Here’s a thing. Two university graduates I know have just been offered places on PGCE courses. They researched current educational issues; prepared presentations; discussed the effectiveness of teaching they’d observed, and took part in literacy tests, numeracy tests and on-the-spot analyses of recorded lessons. Good. When I applied for the same course at one of the country’s most reputable institutions, I only needed to know when chucking-out time was at the local sink school to be accepted. Neither applicant was eligible for the £20,000 bursary being dangled in front of graduate noses by the TDA, and a fine job it is too. They might become accustomed to earning that much.
Education policy can be a little like one of those magic-eye images that were all the rage a couple of decades ago. You remember them? You squinted at a canvas that looked like it had been spattered with cubist vomit, and if you did so for long enough, an arcing dolphin or a leaping gazelle emerged from the spew. I was crap at decoding magic-eye pictures: boss-eyed for an eternity, I’d have only the mother of all migraines to show for my efforts. With current policy, however, the latent picture is often so clear that a) I don’t need to make like there’s a bee on the end of my nose to see what’s going on and, so, b) it’s not…um…that latent. The barfing artist is plain to see.
However you assemble the mosaic pieces – abolishing national pay scales, favouring in-school training routes (Troops to Teachers, Teach First, Schools Direct) over college-based courses, or academies being able to employ any old cubist as a teacher – the picture seems to be the same: a few, handsomely-paid management positions for fast-track People Like Us; and the cheapest possible body of teaching staff, preferably payable on the unqualified scale and replaceable as soon as they become anything close to expensive, sassily knowledgeable or harder to manipulate. As these labels are acquired pretty quickly, the unacknowledged employment crisis among qualified teachers may be about to get a whole lot worse.

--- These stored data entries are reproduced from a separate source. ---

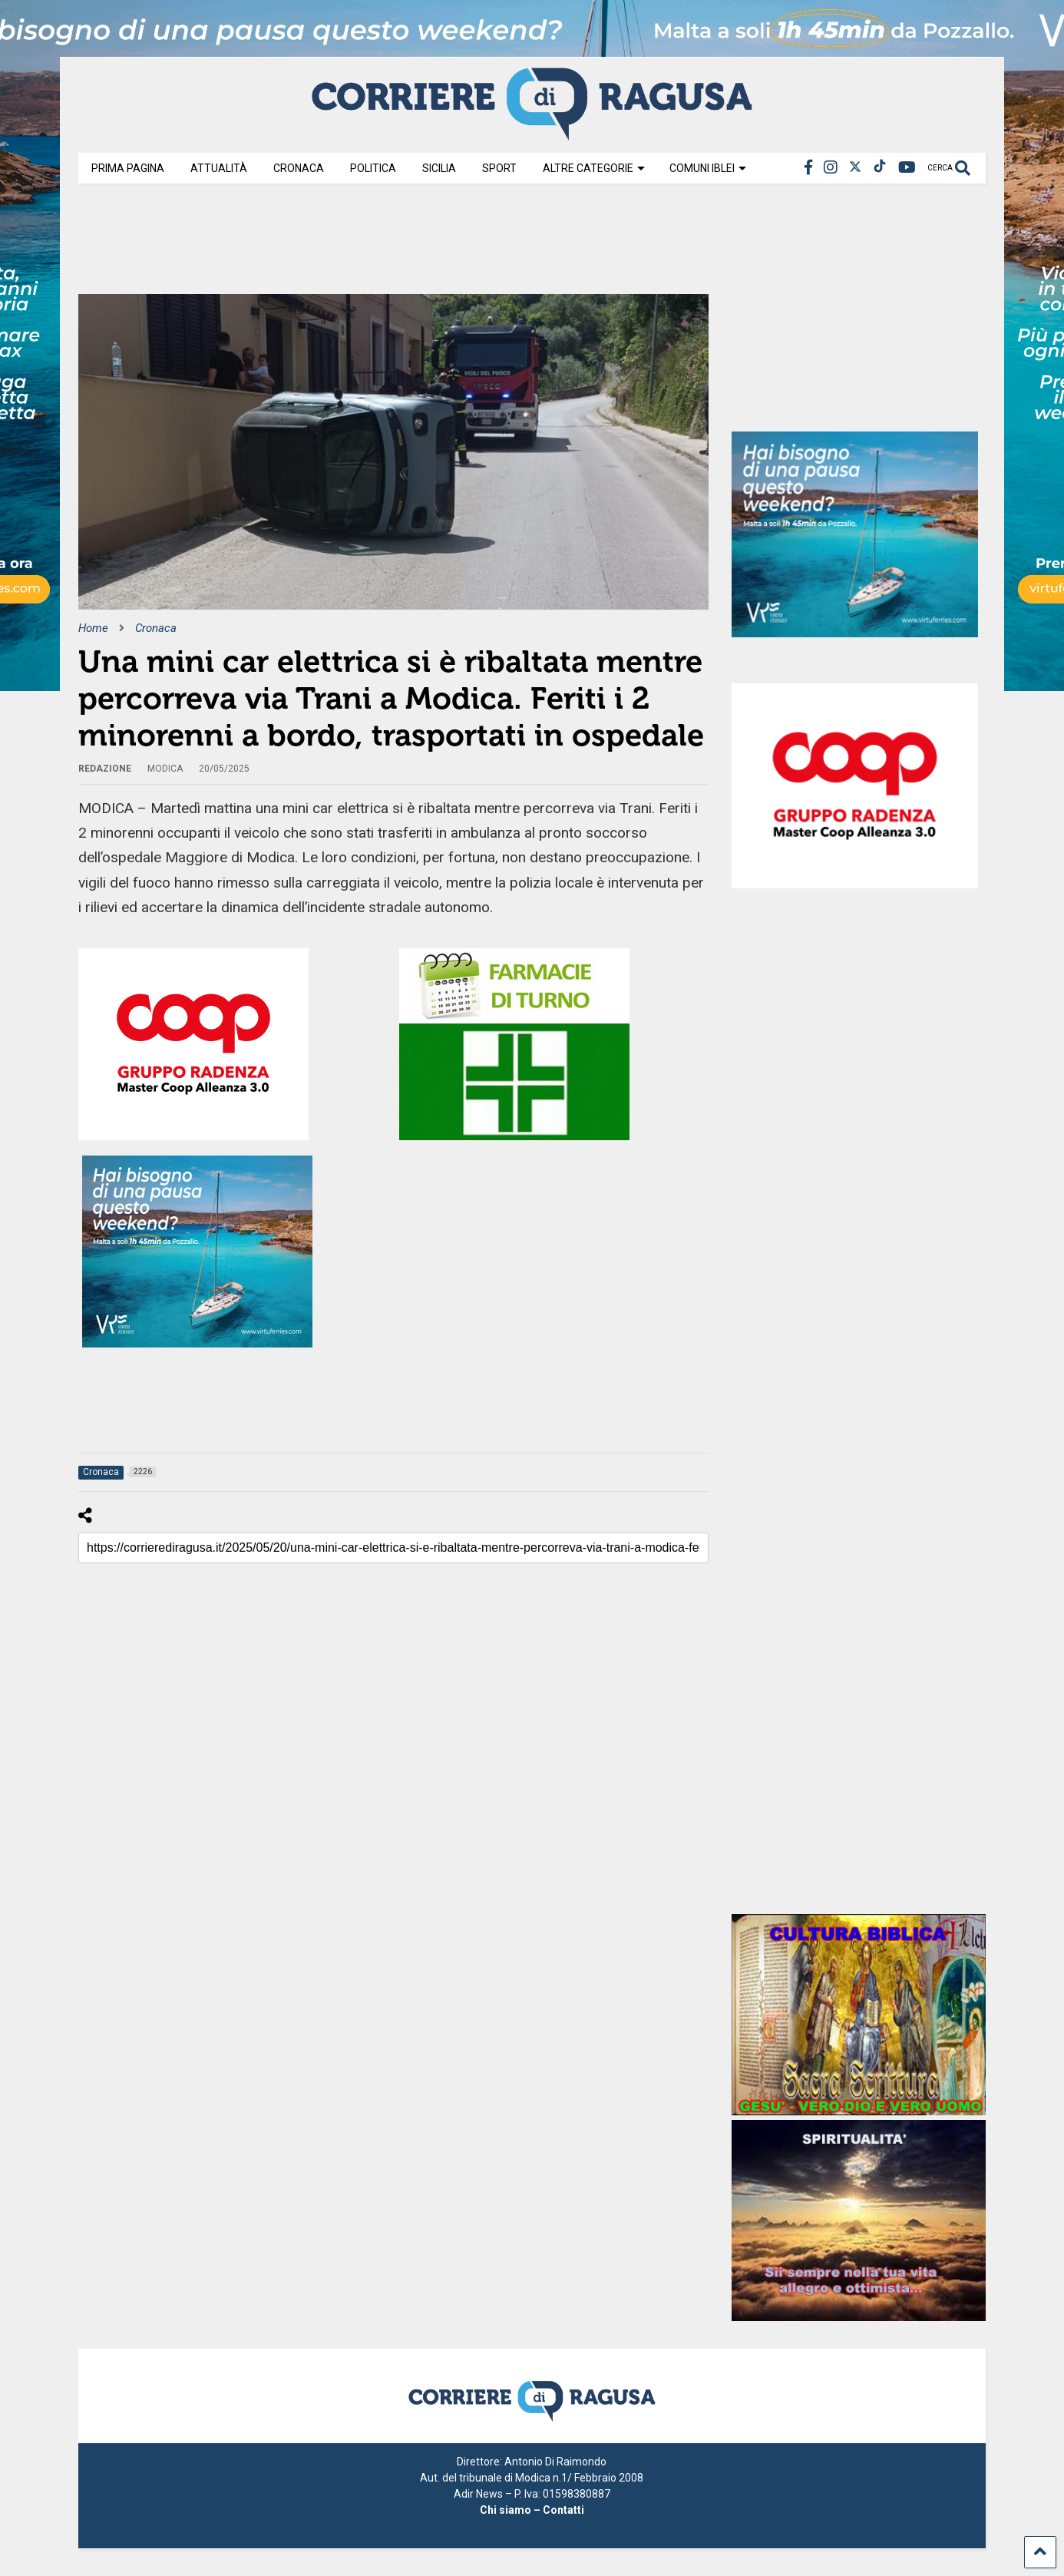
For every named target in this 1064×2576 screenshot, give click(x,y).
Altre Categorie (594, 168)
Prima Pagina (127, 168)
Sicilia (439, 168)
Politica (373, 168)
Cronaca (298, 168)
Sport (499, 168)
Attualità (218, 168)
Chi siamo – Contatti (532, 2510)
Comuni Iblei (707, 168)
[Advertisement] (357, 244)
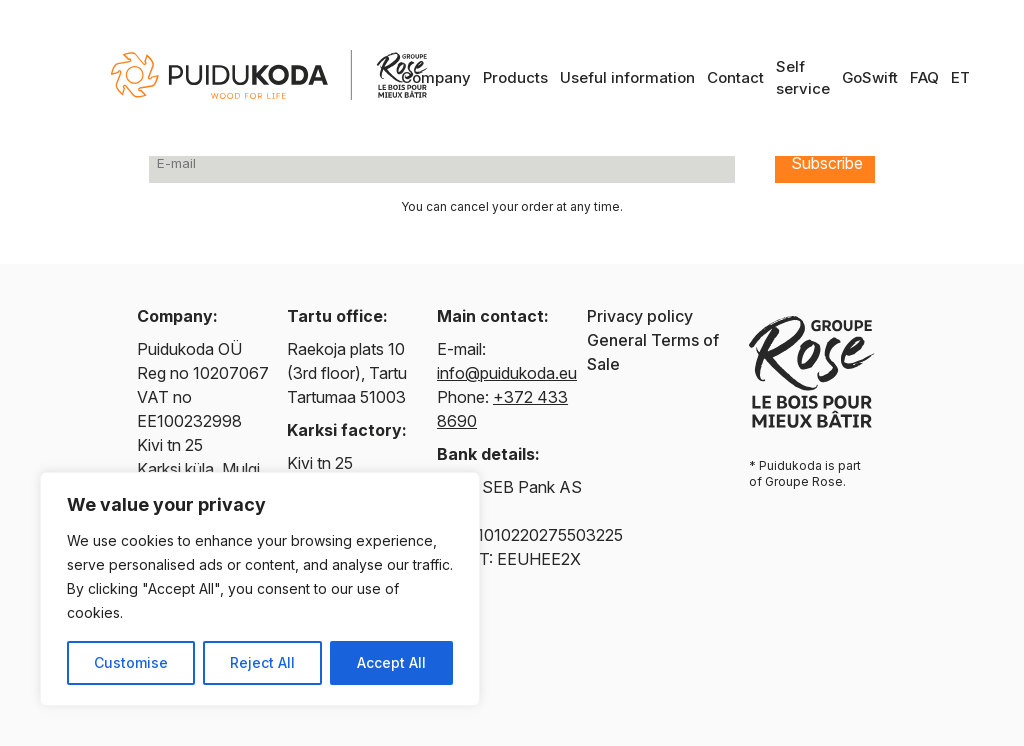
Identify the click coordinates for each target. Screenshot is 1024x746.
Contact (735, 77)
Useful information (627, 77)
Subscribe (827, 163)
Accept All (391, 662)
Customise (131, 662)
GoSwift (870, 77)
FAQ (924, 77)
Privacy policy (640, 316)
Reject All (262, 662)
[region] (260, 589)
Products (515, 77)
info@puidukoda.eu (507, 373)
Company (436, 77)
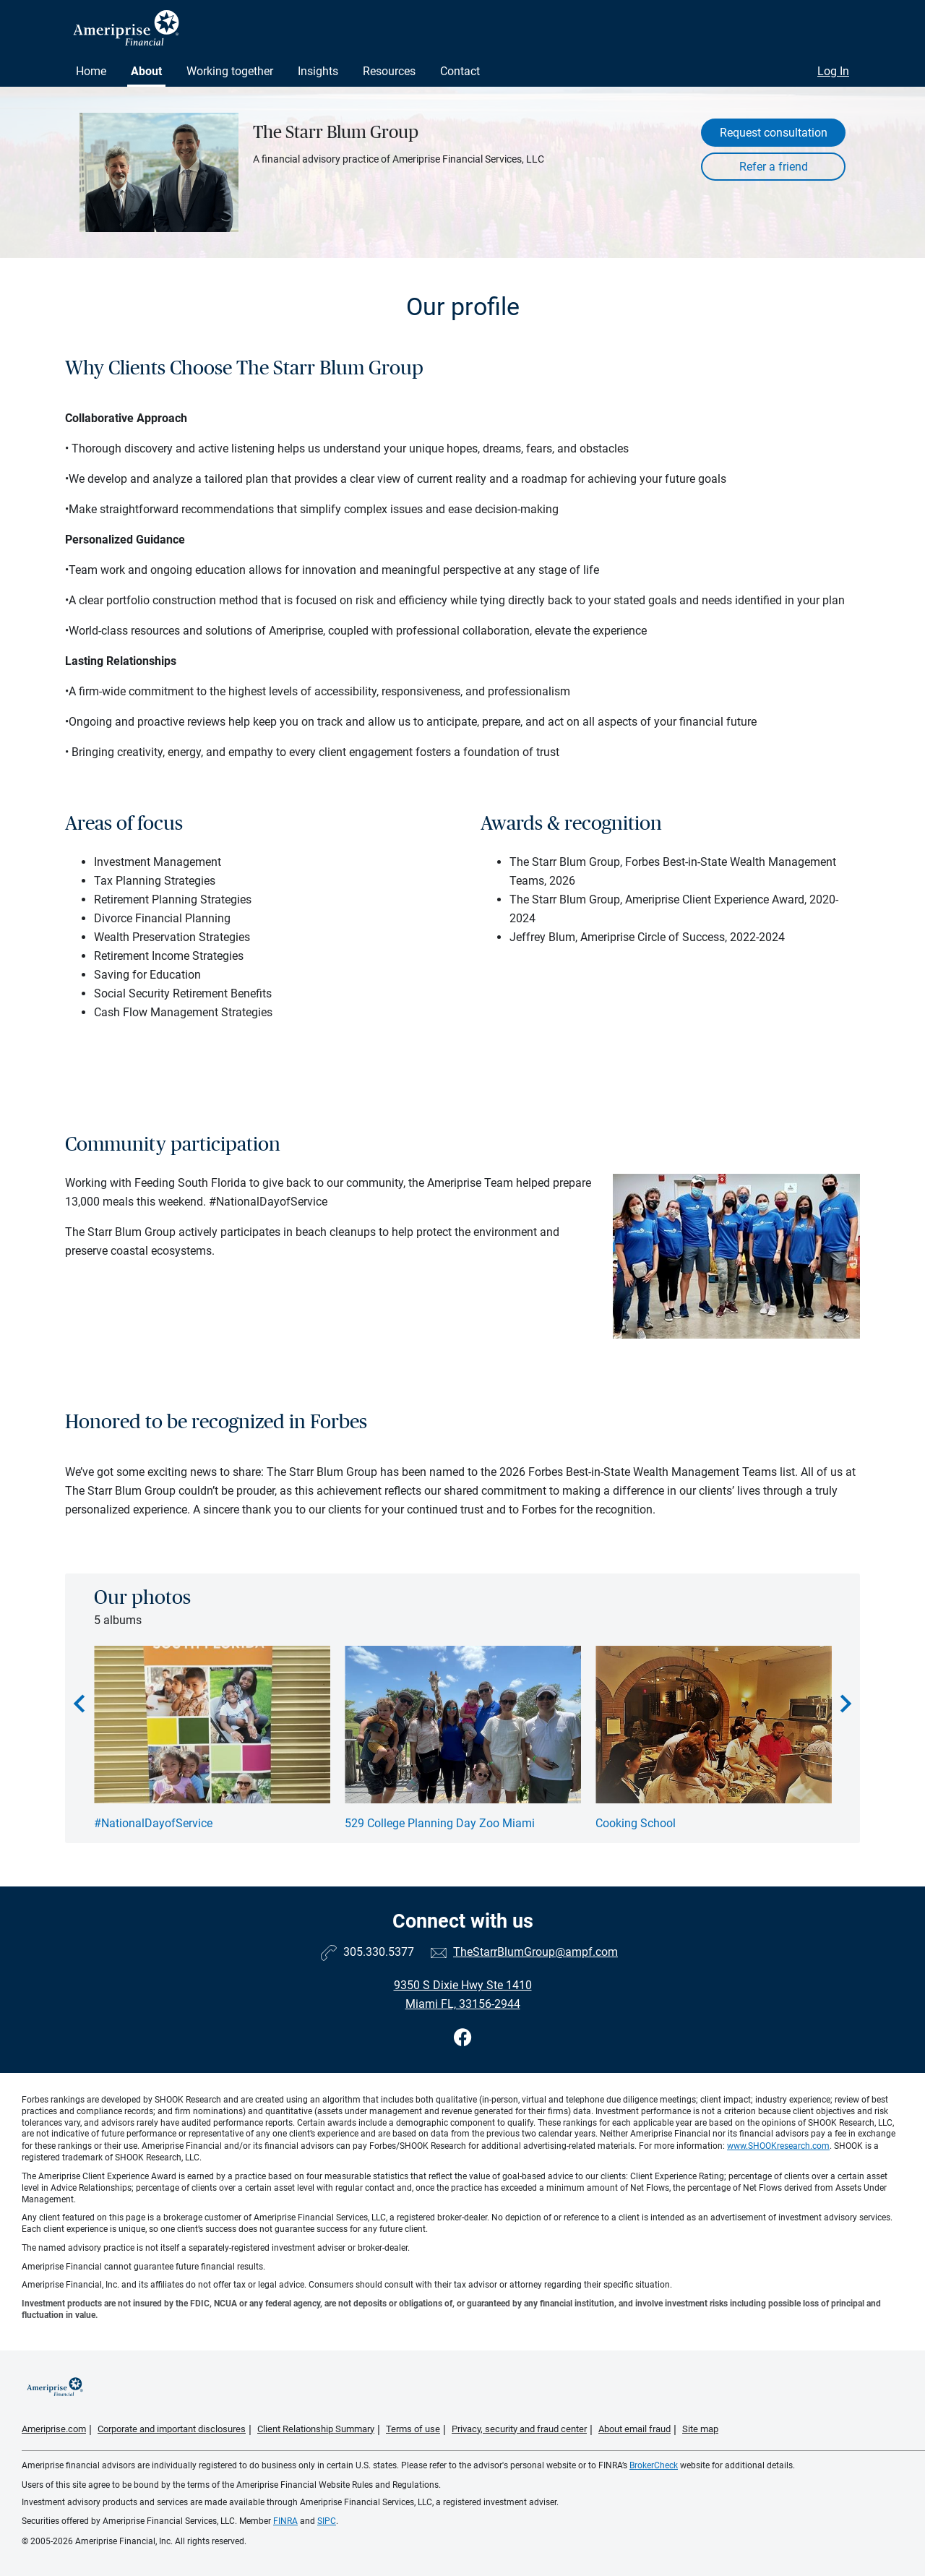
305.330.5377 (378, 1952)
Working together (229, 71)
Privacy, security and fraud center (519, 2428)
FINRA (285, 2521)
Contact (460, 71)
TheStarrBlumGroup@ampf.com (535, 1952)
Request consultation (773, 132)
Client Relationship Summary (315, 2428)
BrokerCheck (653, 2465)
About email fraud (634, 2428)
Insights (318, 71)
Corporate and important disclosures (172, 2428)
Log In (833, 71)
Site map (700, 2428)
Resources (389, 71)
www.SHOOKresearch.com (778, 2146)
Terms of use (413, 2428)
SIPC (326, 2521)
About (146, 71)
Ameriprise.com (54, 2428)
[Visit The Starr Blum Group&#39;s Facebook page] (463, 2037)
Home (91, 71)
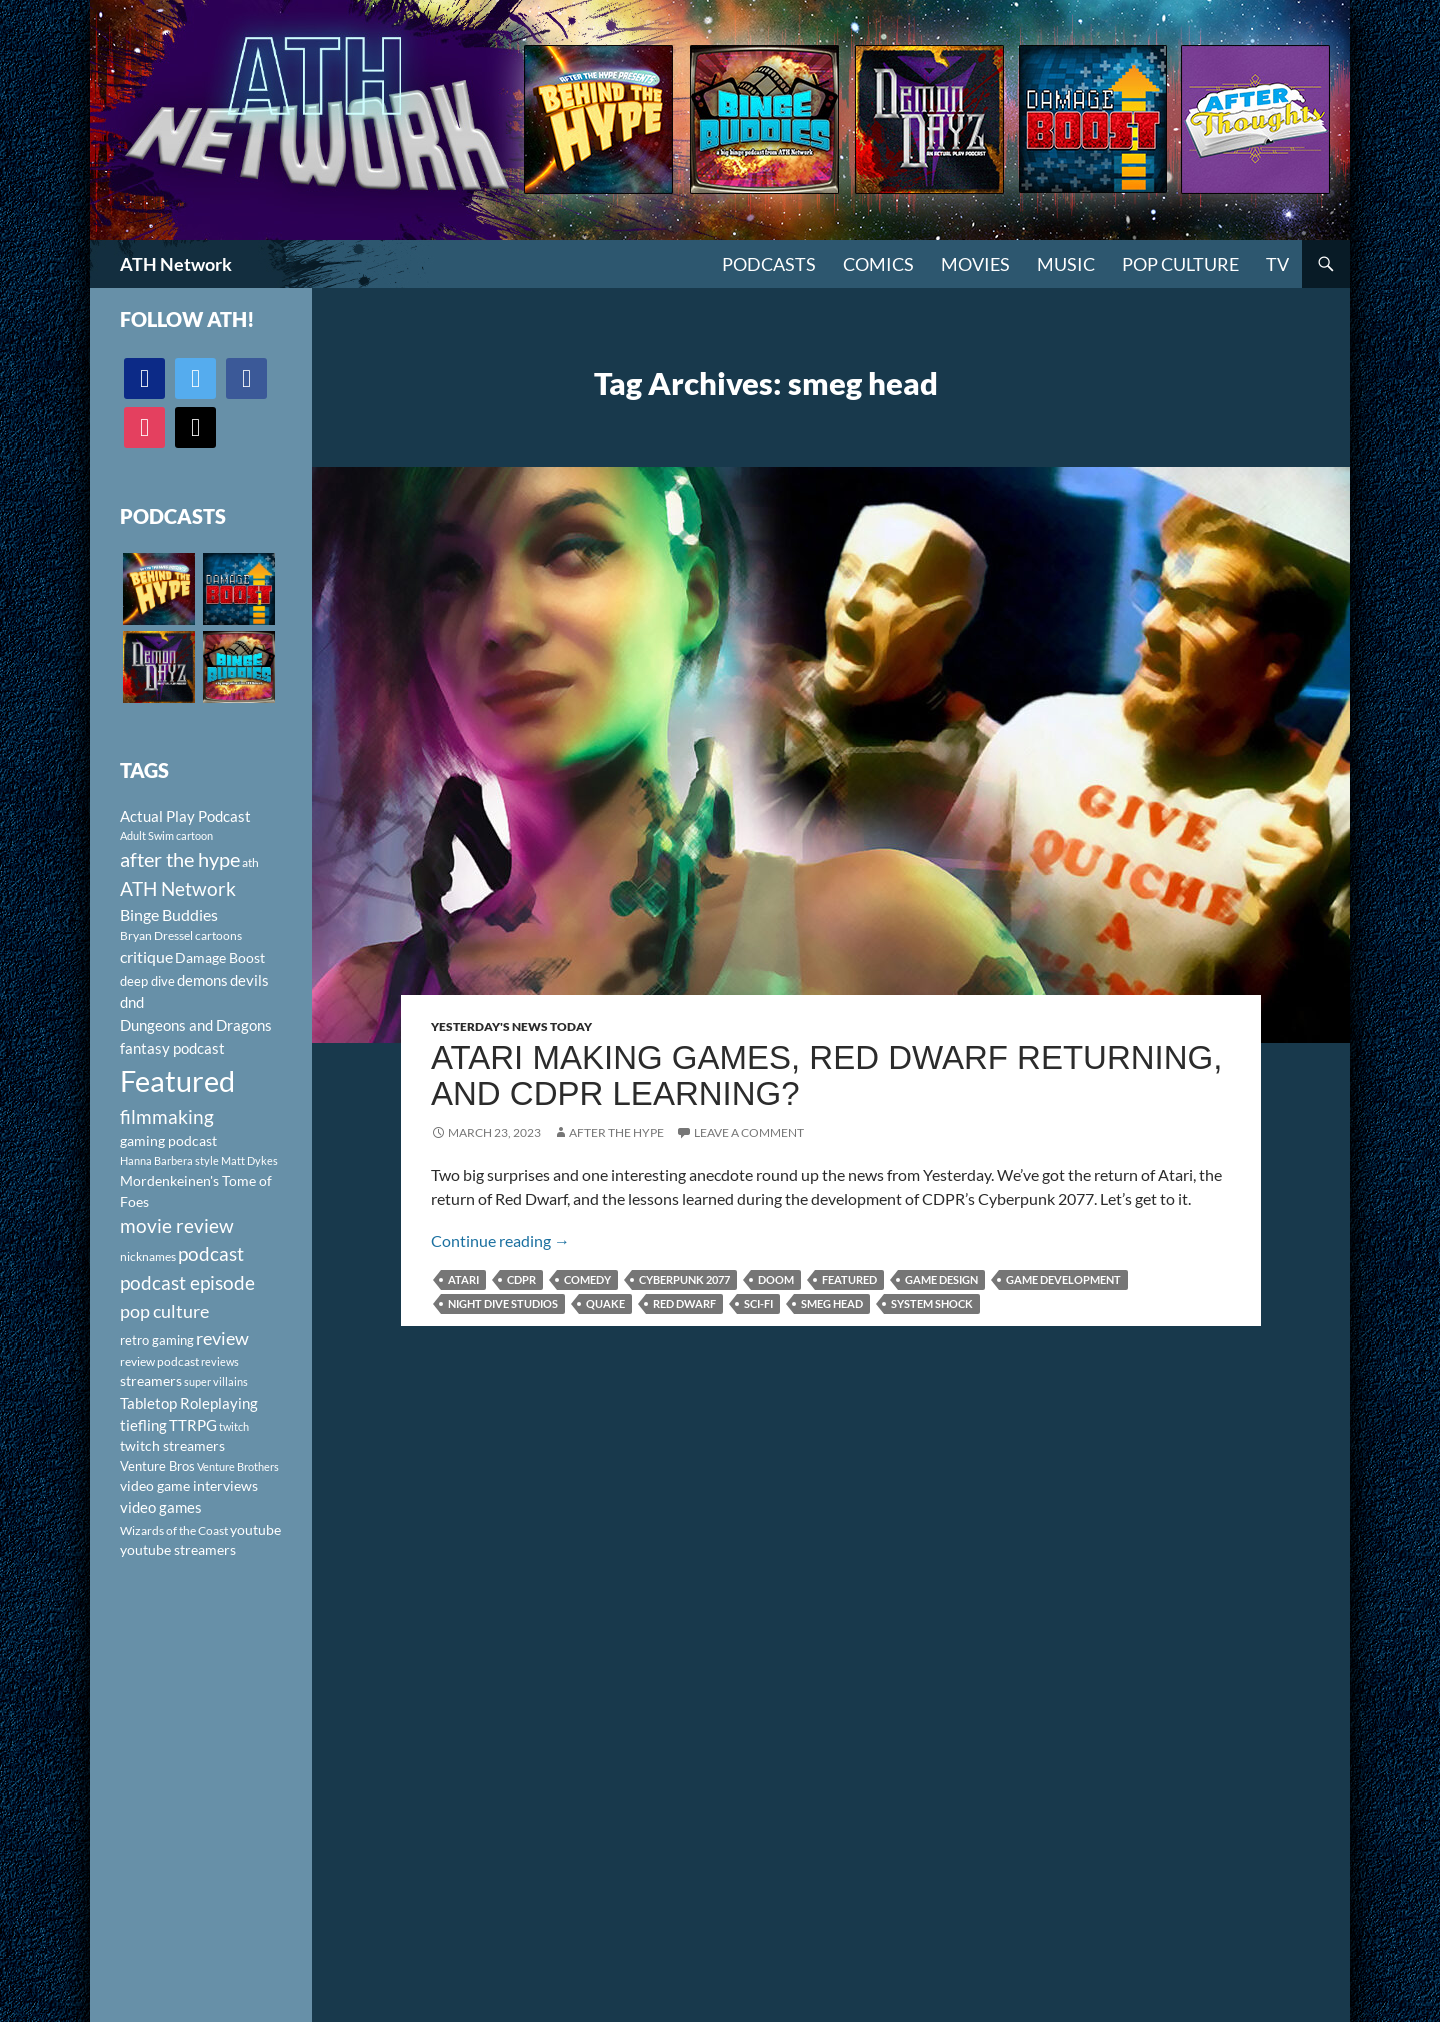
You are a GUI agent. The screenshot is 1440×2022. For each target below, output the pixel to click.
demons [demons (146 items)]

Once upon a time, experience made you employable: you were worth paying for because you’d learned how to do a difficult job well. Then, in the eyes of headteachers, it made you expensive, even though you’d be shortlisted for interviews so that the schools appeared to be complying with equal ops legislation. On the sly, ‘highly experienced’ was redefined to mean ‘survived the first year’ and the jobs were offered to cheap candidates. With schools simply looking for the lowest-cost appointments possible, even shortlisting doesn’t happen now. It would seem that only the newly qualified haven’t priced themselves out of the market. Until now.
Over the past fifteen months, I’ve come across scores of teachers who qualified last year and, having yet to secure jobs, are tiding themselves over with scraps of supply work. Many left successful careers in other fields to retrain, having been led to believe that employment as a teacher would be enjoyable, fulfilling and…likely. I know that my window of employability was banged shut some time ago; and, with first-year teachers now being regarded, in some schools, as legitimate appointees to Head of Department posts, so be it. (Here, at least, the ad campaigns are correct: you can expect to become a manager more quickly than in other professions.) However, not only is the class of 2011 competing with this year’s PGCE graduates; it’s also up against the financial allure of unqualified trainees and, as of next academic year, former soldiers taking on substantial ‘training’ timetables for the princely sum of £15,000 a year. That’s about £12,000 less than a newly-qualified teacher in London commands.
Let’s hope that I’m wrong, and that those embarking on PGCEs find a buoyant employment market, with long-term prospects and decent pensions, awaiting them when they graduate. Let’s hope that the seemingly ingrained habits of headteachers, to prioritise ‘cheap’ over ‘effective’ (or to see the two as synonymous), are broken and that the balance between new blood and experience is restored. Because, with the rise of in-house cover supervisors, payable on the support staff scale, the supply market has dried up and the only way to secure employment may be to offer your services for bottom dollar in a brave and unregulated new world: one in which local pay bargaining is introduced (even though we already have regional salary scales); and in which headteachers are given the freedom to offer higher salaries to recruit the best staff (even though they already possess – rarely exercised – discretionary powers for exactly this purpose). What heads will not have enjoyed until now is the right to ignore the salaries a national scale guarantees. So, will we see the situation posited by policy wonks, in which sought-after teachers shop around in search of the most lucrative deal? Or will teachers be pitted against one other, to undercut their competitors’ salary expectations?
“Work a seventy-hour week for effing buttons”. There’s a slogan you don’t see on the TDA posters which, as ever, testify to a governmental obsession with incentivising recruitment. Retention, meanwhile, has been carted away in a wooden box.